Thursday, June 9, 2011

Crawling the web with SGMLParser

In this example we will use SGMLParser in order to build a simple web crawler.

import urllib
from random import choice
from sgmllib import SGMLParser

class LinkExplorer(SGMLParser): 
 def reset(self):                              
  SGMLParser.reset(self) 
  self.links = [] # list with the urls

 def start_a(self, attrs):
  """ fill the links with the links in the page """
  for k in attrs:
   if k[0] == 'href' and k[1].startswith('http'): 
    self.links.append(k[1])

def explore(parser,s_url,maxvisit=10,iter=0):
 """ pick a random link in the page s_url
     and follow its links recursively """
 if iter < maxvisit: # it will stop after maxvisit iteration
  print '(',iter,') I am in',s_url
  usock = urllib.urlopen(s_url) # download the page
  parser.reset() # reset the list
  parser.feed(usock.read()) # parse the current page
  if len(parser.links) > 0:
   explore(parser,choice(parser.links),maxvisit,iter+1)
  else: # if the page has no links to follow
   print 'the page has no links'

# test the crawler starting from the python's website
parser = LinkExplorer()
explore(parser,"http://www.python.org/")

Let's go!

( 0 ) I am in http://www.python.org/
( 1 ) I am in http://wiki.python.org/moin/NumericAndScientific
( 2 ) I am in http://numpy.scipy.org/
( 3 ) I am in http://sphinx.pocoo.org/
( 4 ) I am in http://www.bitbucket.org/birkenfeld/sphinx/issues/
( 5 ) I am in http://blog.bitbucket.org
( 6 ) I am in http://haproxy.1wt.eu/
( 7 ) I am in http://www.olivepeak.com/blog/posts/read/free-your-port-80-with-haproxy
( 8 ) I am in http://www.olivepeak.com/peaknotes/
( 9 ) I am in http://notes.olivepeak.com/account/create

Tuesday, June 7, 2011

Sierpinski fractal

As described in the introduction of Numerical Computing in Matlab we can generate fractals using affine transformations. The following script uses it to generate the famous Sierpinski triangle:

from numpy import *
import pylab

x = [0, 0];

A = [ [.5, 0], [0, .5] ];
b1 = [0, 0];
b2 = [.5, 0];
b3 = [.25, sqrt(3)/4];

for i in range(3000): # 3000 points will be generated
 r = fix(random.rand()*3)
 if r==0:
  x = dot(A,x)+b1
 if r==1:
  x = dot(A,x)+b2
 if r==2:
  x = dot(A,x)+b3
 pylab.plot(x[0],x[1],'m.',markersize=2)

pylab.show()

It will take a while, here's the result

Friday, June 3, 2011

The Collatz conjecture

The Collatz conjecture is a famous unsolved problem in number theory. Start with any
positive integer n. Repeat the following steps:

If n = 1, stop.
If n is even, replace it with n/2.
If n is odd, replace it with 3n + 1

The unanswered question is, does the process always terminate?

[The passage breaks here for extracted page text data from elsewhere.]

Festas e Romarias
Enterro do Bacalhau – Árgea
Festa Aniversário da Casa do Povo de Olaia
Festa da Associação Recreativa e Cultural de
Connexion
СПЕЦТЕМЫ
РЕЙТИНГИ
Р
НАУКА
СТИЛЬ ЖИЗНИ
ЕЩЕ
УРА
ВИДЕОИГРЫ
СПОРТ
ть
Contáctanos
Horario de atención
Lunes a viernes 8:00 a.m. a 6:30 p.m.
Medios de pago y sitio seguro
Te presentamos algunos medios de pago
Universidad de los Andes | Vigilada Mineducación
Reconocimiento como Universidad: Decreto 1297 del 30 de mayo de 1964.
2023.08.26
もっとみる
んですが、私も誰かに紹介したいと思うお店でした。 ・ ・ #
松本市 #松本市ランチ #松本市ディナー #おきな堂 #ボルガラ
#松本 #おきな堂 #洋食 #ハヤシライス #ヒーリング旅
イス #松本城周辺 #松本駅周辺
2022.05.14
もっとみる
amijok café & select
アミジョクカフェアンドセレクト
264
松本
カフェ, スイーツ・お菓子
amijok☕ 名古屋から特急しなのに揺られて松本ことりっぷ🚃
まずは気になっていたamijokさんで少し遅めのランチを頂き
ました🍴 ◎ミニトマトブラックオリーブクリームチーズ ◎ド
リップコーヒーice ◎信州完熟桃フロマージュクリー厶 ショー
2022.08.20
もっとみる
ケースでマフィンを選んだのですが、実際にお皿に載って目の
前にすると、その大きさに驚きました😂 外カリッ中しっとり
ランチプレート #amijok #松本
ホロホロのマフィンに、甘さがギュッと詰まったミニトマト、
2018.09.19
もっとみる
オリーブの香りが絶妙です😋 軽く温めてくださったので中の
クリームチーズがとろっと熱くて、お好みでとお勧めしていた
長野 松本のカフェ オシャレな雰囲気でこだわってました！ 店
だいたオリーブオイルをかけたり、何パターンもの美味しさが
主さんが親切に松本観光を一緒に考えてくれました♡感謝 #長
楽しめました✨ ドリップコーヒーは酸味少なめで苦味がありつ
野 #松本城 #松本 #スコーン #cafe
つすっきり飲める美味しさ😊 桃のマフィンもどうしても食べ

Let to see a script that generate the sequence of number involved by the algorithm:

import sys
from pylab import *

# take n from the command line
n = int(sys.argv[1])

i = 0
old_n = n
while n > 1:
 if n%2 == 0: # if n is even
  n = n/2
 else:
  n = 3*n+1
 i += 1;
 plot([i-1, i],[old_n,n],'-ob')
 old_n = n

title('hailstone sequence for '+sys.argv[1]+', length is '+str(i))
show()

The script will plot the sequence:

$ python collatz.py 25

The Collatz conjecture is is also known as the 3n + 1 conjecture, the Ulam conjecture, Kakutani's problem, the Thwaites conjecture, Hasse's algorithm, or the Syracuse problem; the sequence of numbers involved is referred to as the hailstone sequence or hailstone numbers, or as wondrous numbers.

References

Thursday, June 2, 2011

Integration of a function using quad from scipy

Example of integration of a function using scipy:

from scipy.integrate import quad

f = lambda x: 4-x*x # function to integrate
p = lambda x: (-x*x*x)/3 + 4*x # the primitive of f

# let's try to integrate f in the interval [0 2]
r = quad(f,0,2)   # integration using quad
r_analytic = p(2.0)-p(0.0) # analytic integration

print 'Results'
print r[0]
print r_analytic

Numerical and analytic result compared:

Results
5.33333333333
5.33333333333

Saturday, May 28, 2011

Data fitting using fmin

We have seen already how to find the minimum of a function using fmin, in this example we will see how use it to fit a set of data with a curve minimizing an error function:

from pylab import *
from numpy import *
from numpy.random import normal
from scipy.optimize import fmin

# parametric function, x is the independent variable
# and c are the parameters.
# it's a polynomial of degree 2
fp = lambda c, x: c[0]+c[1]*x+c[2]*x*x
real_p = rand(3)

# error function to minimize
e = lambda p, x, y: (abs((fp(p,x)-y))).sum()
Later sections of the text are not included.